When the Patient Protection and Affordable Care Act (PPACA) bills were signed by President Obama in March 2010, states already were moving to protect themselves from this overtly partisan major legislation, which affects every state, person and company in the United States.  Arizona and Oklahoma overwhelmingly passed the Health Care Freedom Act constitutional amendment in 2010, and Florida, Alabama, Montana and Wyoming will go to the ballot next year.

This week, Ohio voters will decide whether to amend the state constitution to say that the government cannot: (a) force you to participate in a healthcare system, (b) prohibit the purchase or sale of health care or health insurance or (c) impose a fine or penalty for that purchase or sale.

The controversial and mostly unpopular PPACA law has produced a lawsuit to declare it unconstitutional, filed on behalf of 26 states and the National Federation of Independent Business (NFIB); a blueprint with at least 159 new federal agencies, boards and commissions; and a “wave” election in 2010.  It also has spawned an interesting debate among and between those states represented by leaders which have moved to facilitate the federal scheme, those who are conflicted about the best approach and those who are in active opposition and have even refused federal money for development of the state insurance exchanges required to manage subsidized health care.

Earlier this week, Lt. Gov., Mary Taylor sent a letter to the lady who now runs the most expensive and expansive government organization in America. Taylor, who doubles as the state’s insurance regulator, let HHS Secretary Sebelius know that Ohio “has not committed to a state-based exchange” yet, and is concerned about “the increased costs associated with a one size fits all approach that is bad for Ohio.”

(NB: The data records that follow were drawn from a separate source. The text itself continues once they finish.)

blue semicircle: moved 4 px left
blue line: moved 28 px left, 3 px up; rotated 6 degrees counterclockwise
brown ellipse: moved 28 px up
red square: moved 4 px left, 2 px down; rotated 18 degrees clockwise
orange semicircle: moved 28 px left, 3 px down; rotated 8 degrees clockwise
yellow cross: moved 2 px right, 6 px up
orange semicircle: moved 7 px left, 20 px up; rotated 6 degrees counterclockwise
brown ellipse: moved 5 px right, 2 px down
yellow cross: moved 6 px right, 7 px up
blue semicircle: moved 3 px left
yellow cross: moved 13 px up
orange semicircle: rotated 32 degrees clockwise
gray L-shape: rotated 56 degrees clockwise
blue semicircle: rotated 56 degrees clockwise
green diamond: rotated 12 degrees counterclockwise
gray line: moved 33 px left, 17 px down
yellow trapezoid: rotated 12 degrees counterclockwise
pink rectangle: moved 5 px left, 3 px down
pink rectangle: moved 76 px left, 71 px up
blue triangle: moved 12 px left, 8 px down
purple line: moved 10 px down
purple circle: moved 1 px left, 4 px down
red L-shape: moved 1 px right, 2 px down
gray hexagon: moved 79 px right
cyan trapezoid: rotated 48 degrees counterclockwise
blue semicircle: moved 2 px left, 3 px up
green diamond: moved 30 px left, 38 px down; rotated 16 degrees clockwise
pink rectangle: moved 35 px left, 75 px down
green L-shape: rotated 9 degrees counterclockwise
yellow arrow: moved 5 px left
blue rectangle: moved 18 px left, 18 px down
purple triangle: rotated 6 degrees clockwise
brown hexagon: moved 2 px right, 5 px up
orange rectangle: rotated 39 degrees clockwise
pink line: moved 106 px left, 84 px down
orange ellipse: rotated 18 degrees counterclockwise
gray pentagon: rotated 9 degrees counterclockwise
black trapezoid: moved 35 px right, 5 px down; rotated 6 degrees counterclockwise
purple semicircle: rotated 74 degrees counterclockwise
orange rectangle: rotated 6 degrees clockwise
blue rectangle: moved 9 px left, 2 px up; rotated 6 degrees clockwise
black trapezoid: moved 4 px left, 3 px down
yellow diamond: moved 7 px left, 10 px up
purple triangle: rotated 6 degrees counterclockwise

Sentiment and policy reaches even deeper than the exchanges, which must be operating by January 2013 under PPACA.  In Wisconsin this week, the chair of the Senate committee considering a bill to harmonize existing state law with the federal reforms chose to let it die in his committee. (“Children” are covered under a parent’s policies until age 27 in Wisconsin, so the changes are not a complete liberalization.)  “If Wisconsin opens the door to ObamaCare, there will be no closing it,” Sen. Frank Lasee said in a statement. “A line must be drawn in order to protect Wisconsin’s residents and industry against federal intrusion. I am drawing it.”

In Ohio, Lt. Gov. Taylor’s letter notes there is no federal funding beyond 2015, and wonders why HHS would still require six months to approve any changes.  The Ohio regulator also pleads for more flexibility, as the plain language of the federal statute requires HHS approval on everything.  Ohio also wants to know if it can choose between an exchange that is “a pure marketplace for competition” in comparison to the model extending “the state’s regulatory arm.”

Are these exchanges important?  Well, families with up to $88,200 (in 2010 dollars) of household income can receive subsidized insurance premiums at the exchanges if their employers don’t offer plans approved both for coverage and “affordability.” Management consultant firm McKinsey & Co. has predicted that 80 to 100 million individuals are going to change coverage categories in the two years following 2014. Hewitt Resources, a health care consulting firm, recently advised Verizon “to avoid additional costs and regulations, employers may consider exiting the employer health market and send employees to the exchanges.”

Some states are arguing that setting up the exchanges themselves will allow the states to be in control of them.  Some states appear to be weighing the combination of lack of control and possible negative outcomes and deciding to let the federal government take full responsibility for implementing these facilities.

It is proving to be a strenuous and critical exercise in federal-state relations. With constitutionality cases headed to the U.S. Supreme Court and the precedent of 132,000 pages of government regulations generated by the Medicare and Medicaid laws (according to a 1998 study by the Mayo Clinic,) we have virtually no idea yet which way the nation is actually headed on health care reform.